Dalle decine di migliaia di auto che passano ogni giorno sotto il viadotto dell’autostrada in corso Casale pochi lanciano uno sguardo verso un cippo sul lato destro della carreggiata sistemato sotto l’incombente mole dei piloni. Il cippo contiene una piccola lapide, di recente ripulita, che ricorda ai meno distratti una storia tragica. In quel punto il 14 marzo 1945 cadde sotto i colpi di un mitra Prospero Petrini, un mugnaio di 42 anni di Calliano (dove viveva con la moglie Massimina e i figli piccoli Luigi e Franco) che, venendo ad Asti, si trovò nel posto sbagliato al momento sbagliato. Quella lapide non può raccontare che Petrini era partito dal suo mulino alle 10 del mattino e sul suo calesse viaggiava anche l’amico barbiere Giuseppe Saracco. In due venivano in città per affari, si sarebbero ritrovati alle 17,30 per tornare a Calliano.

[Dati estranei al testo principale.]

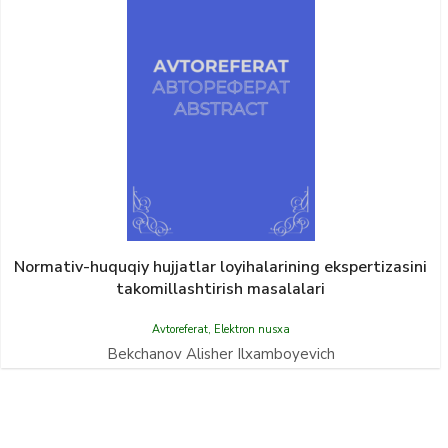
Normativ-huquqiy hujjatlar loyihalarining ekspertizasini
takomillashtirish masalalari
Avtoreferat
,
Elektron nusxa
Bekchanov Alisher Ilxamboyevich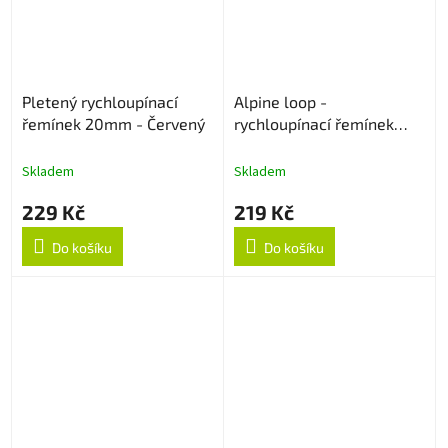
Pletený rychloupínací
Alpine loop -
řemínek 20mm - Červený
rychloupínací řemínek
22mm - Oranžový
Skladem
Skladem
229 Kč
219 Kč
Do košíku
Do košíku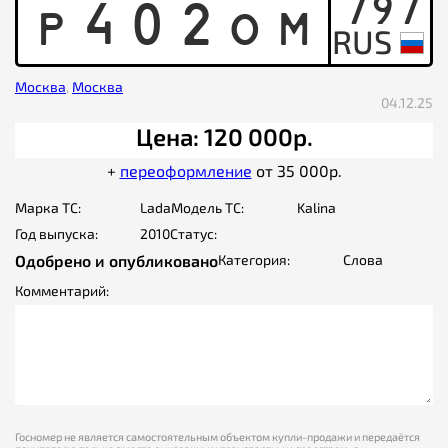
797
P
4
0
2
O
M
Москва
,
Москва
04.12.25
Цена: 120 000р.
+
переоформление
от 35 000р.
Марка ТС:
Lada
Модель ТС:
Kalina
Год выпуска:
2010
Статус:
Одобрено и опубликовано
Категория:
Слова
Комментарий:
Госномер не является самостоятельным объектом купли-продажи и передаётся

Alle porte della città, in corso Casale, si imbatterono in un posto di blocco dei militi della Guardia Nazionale Repubblicana che li fermarono per il controllo dei documenti. Aprirono una valigia che Petrini aveva sul calesse, credendo facesse della borsa nera e poi fecero scendere i due e li portarono al comando del posto di blocco, in un’osteria poco distante. Lì trovarono il brigadiere capo plotone Marco Oddone, noto come «Sghèjra», ex aviere scelto motorista, fascista della prima ora, che aveva già partecipato a vari rastrellamenti contro i partigiani. Nulla di anomalo viene rilevato nel controllo e prima di uscire Petrini, certamente teso e intimorito, pare voglia offrire da bere a Oddone e a un altro milite.

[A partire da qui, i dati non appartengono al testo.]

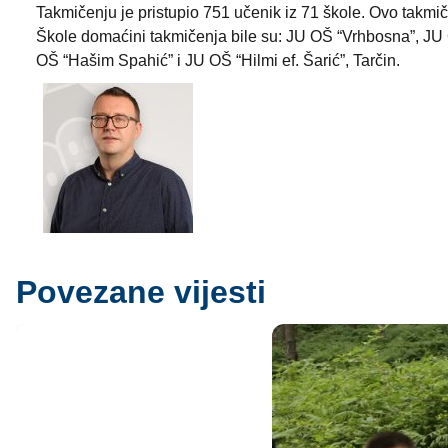
Takmičenju je pristupio 751 učenik iz 71 škole. Ovo takmič
Škole domaćini takmičenja bile su: JU OŠ “Vrhbosna”, JU 
OŠ “Hašim Spahić” i JU OŠ “Hilmi ef. Šarić”, Tarčin.
Povezane vijesti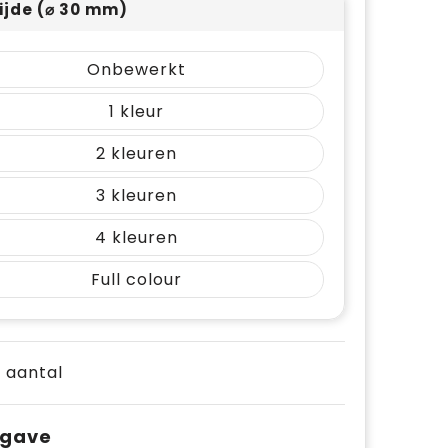
ijde (⌀ 30 mm)
Onbewerkt
1
2
3
4
Full colour
e aantal
pgave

Per pagare il vino apre il portafogli, dal quale spuntano numerose banconote (70 mila lire più assegni) che forse sarebbe andato a depositare in banca. Il mugnaio si avvia con l’amico verso il calesse. Pochi attimi e sopraggiungono Oddone e un milite, che intimano «in alto le mani». Saracco obbedisce, mentre Petrini, molto spaventato, tenta di fuggire. Oddone gli spara una raffica di mitra che lo uccide all’istante e poi si impossessa dei soldi, della sua borsa di pelle, di un orologio d’oro e persino del vestito. Subito dopo i due bloccano Saracco, testimone del crimine, e lo malmenano intimandogli il silenzio e minacciandolo di morte. Quaranta giorni dopo la guerra finì e grazie a un altro testimone, Battista Caretto, fu aperta l’indagine su quel crimine che portò all’arresto di «Sghèjra» Oddone.
Il repubblichino fu giudicato dalla Corte Straordinaria di Assise e processato il 5 giugno ’45 anche per altri delitti. Era accusato la sera del 10 marzo di aver ucciso e rapinato a metà di corso Volta il partigiano Simone Cioffi, mentre la sera del 24 aprile (il giorno prima della Liberazione), prima di fuggire con una colonna di mezzi fascisti, aveva partecipato al saccheggio delle Officine Maina, dove si era impossessato di automezzi, biciclette, macchine da scrivere e denaro. Al processo, Oddone si discolpò affermando che a usare il mitra quel giorno contro il mugnaio era stato il tenente Vaccalepre e che lui aveva solo esploso colpi di pistola in aria. Il ritrovamento dei soldi, della borsa di pelle e del vestito di Petrini nascosti in casa sua, però, lo inchiodarono. Oddone fu condannato alla pena di morte mediante fucilazione alla schiena. Con una lettera del 29 ottobre ’45 il Procuratore del Regno comunica alla Corte d’Assise Straordinaria che la sentenza è stata eseguita alle sette del mattino di quel giorno al poligono di tiro di Sessant.